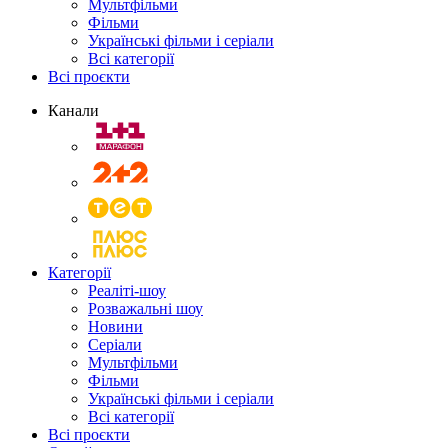
Мультфільми
Фільми
Українські фільми і серіали
Всі категорії
Всі проєкти
Канали
Категорії
Реаліті-шоу
Розважальні шоу
Новини
Серіали
Мультфільми
Фільми
Українські фільми і серіали
Всі категорії
Всі проєкти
_ _ _
**Task item**. From the line containing "Розважальні шоу" through the last line of the entries above, print every line exactly, including both ends, and nothing else.

**Solution for this exercise**.
Розважальні шоу
Новини
Серіали
Мультфільми
Фільми
Українські фільми і серіали
Всі категорії
Всі проєкти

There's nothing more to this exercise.